The shares of listed companies are typically divided into state, legal-person

and public shares.3 The first two categories of shares cannot be traded on the stock

exchanges, and their transfer requires special approval from the China Securities

Regulatory Commission (CSRC). Public shares are tradable shares issued to the

public and are normally held by small individual shareholders.

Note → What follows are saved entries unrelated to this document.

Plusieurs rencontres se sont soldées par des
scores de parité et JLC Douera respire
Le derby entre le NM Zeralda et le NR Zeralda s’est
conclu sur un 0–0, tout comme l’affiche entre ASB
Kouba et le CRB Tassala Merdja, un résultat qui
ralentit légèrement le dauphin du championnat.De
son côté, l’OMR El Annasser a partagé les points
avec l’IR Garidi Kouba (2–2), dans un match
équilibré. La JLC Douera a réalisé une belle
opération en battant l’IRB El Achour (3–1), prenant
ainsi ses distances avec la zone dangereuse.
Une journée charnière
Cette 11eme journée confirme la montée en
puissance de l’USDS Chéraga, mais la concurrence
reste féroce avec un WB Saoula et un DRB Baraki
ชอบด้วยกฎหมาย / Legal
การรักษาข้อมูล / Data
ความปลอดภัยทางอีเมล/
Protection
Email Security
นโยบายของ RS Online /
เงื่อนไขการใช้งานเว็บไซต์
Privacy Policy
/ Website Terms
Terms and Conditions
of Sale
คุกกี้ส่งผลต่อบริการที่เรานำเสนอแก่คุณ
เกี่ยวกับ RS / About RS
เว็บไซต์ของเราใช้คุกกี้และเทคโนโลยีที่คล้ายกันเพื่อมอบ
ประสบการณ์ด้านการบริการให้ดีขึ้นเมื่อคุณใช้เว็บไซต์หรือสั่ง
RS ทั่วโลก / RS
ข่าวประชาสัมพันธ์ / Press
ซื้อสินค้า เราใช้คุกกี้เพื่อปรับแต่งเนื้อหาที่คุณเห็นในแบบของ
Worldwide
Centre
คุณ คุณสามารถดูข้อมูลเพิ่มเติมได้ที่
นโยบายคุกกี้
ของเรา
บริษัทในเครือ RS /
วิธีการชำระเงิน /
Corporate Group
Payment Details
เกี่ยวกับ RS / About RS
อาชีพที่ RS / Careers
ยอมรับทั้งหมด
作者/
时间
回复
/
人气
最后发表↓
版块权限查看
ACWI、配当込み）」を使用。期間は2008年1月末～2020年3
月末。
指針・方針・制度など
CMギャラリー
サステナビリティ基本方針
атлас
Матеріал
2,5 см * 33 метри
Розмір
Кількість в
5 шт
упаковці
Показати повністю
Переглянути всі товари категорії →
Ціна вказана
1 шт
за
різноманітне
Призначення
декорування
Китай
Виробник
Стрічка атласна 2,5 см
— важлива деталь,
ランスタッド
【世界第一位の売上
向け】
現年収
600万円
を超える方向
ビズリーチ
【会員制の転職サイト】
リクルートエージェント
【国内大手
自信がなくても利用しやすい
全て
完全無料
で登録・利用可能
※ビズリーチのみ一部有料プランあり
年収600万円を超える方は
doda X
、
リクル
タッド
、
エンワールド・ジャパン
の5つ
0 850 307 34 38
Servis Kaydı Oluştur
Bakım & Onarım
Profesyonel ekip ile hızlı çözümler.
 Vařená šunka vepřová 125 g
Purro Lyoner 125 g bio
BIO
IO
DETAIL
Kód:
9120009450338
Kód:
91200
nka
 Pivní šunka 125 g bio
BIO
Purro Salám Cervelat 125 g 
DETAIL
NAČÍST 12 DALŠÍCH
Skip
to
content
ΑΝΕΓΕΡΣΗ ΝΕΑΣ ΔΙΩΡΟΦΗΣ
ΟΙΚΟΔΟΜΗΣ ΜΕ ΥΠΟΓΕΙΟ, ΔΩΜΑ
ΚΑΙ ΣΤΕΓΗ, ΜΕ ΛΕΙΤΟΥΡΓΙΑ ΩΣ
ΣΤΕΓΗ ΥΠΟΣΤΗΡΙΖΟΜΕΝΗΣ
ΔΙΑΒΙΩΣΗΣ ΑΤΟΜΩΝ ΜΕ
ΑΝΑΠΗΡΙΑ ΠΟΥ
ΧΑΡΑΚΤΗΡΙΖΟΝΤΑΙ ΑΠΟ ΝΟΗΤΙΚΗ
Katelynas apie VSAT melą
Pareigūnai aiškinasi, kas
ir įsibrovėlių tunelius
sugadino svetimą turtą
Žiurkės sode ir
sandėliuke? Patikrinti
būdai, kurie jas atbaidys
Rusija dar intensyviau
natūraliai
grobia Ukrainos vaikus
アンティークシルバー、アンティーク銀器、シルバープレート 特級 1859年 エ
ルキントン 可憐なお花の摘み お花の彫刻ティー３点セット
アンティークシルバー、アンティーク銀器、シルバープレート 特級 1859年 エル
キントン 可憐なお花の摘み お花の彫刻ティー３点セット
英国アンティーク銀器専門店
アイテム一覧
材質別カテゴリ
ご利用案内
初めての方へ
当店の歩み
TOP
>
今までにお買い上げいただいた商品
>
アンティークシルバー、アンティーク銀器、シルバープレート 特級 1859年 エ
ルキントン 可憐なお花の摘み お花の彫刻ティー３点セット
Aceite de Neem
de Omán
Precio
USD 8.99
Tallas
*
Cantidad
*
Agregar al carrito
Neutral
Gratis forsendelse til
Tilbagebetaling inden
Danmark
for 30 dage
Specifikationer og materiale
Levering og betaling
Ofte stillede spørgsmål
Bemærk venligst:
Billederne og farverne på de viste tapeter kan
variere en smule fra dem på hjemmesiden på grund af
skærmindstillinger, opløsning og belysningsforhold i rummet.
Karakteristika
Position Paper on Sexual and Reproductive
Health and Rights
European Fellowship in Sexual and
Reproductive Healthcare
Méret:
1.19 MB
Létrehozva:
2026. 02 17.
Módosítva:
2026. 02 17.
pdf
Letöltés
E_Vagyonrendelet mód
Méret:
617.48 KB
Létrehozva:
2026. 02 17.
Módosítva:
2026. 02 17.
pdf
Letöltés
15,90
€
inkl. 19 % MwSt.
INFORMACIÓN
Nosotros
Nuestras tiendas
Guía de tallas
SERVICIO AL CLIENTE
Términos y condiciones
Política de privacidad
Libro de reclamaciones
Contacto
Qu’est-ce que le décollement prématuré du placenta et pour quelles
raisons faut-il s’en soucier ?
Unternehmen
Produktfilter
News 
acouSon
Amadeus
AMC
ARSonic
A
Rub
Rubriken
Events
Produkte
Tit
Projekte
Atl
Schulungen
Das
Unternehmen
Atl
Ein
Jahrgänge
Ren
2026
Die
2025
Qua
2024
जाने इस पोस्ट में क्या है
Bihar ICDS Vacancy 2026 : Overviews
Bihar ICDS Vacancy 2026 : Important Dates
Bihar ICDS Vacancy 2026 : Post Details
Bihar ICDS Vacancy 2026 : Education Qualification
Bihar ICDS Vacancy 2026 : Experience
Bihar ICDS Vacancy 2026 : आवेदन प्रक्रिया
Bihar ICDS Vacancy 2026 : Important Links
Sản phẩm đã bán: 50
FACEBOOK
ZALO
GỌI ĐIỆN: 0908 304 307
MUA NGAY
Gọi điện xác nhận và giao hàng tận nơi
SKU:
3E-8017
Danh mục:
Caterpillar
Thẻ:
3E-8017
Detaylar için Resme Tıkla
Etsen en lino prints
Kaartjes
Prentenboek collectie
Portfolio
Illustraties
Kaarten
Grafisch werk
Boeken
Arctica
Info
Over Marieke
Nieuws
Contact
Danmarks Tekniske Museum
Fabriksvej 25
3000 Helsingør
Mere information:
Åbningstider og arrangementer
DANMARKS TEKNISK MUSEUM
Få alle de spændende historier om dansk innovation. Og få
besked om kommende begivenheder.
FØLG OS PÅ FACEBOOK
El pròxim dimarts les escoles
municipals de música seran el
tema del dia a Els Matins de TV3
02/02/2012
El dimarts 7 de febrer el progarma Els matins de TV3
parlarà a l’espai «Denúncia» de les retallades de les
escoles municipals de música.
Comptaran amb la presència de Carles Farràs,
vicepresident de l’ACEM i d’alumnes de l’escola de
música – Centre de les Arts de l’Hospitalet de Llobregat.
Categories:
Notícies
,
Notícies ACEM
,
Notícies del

The distinction between state and legal person shareholders is often times

superficial. State shares are held by government bodies such as state asset

management agencies, or institutions authorized to hold shares on behalf of the state

such as a wholly state-owned investment company. Legal person shares are shares

held by any entity or institution with a legal person status, including an SOE or a

company controlled by an SOE. We do not have precise information about the

identity of legal person shareholders, but it is safe to say that state ownership, directly

or indirectly, accounts for a significant portion of all the legal person shares. Some

authors, however, suggest that the distinction between state ownership and legal-

person ownership can be consequential (Tian, 2000; Berkman, Cole and Fu, 2002;

Sun and Tong, 2003). We thus will let the empirics tell us whether legal-person

ownership entails consequences different from state ownership.

3 A company can also issue employee-held shares, which normally account for less than 1% of the total shares. They may become tradable three years after the IPO if approved by the regulator.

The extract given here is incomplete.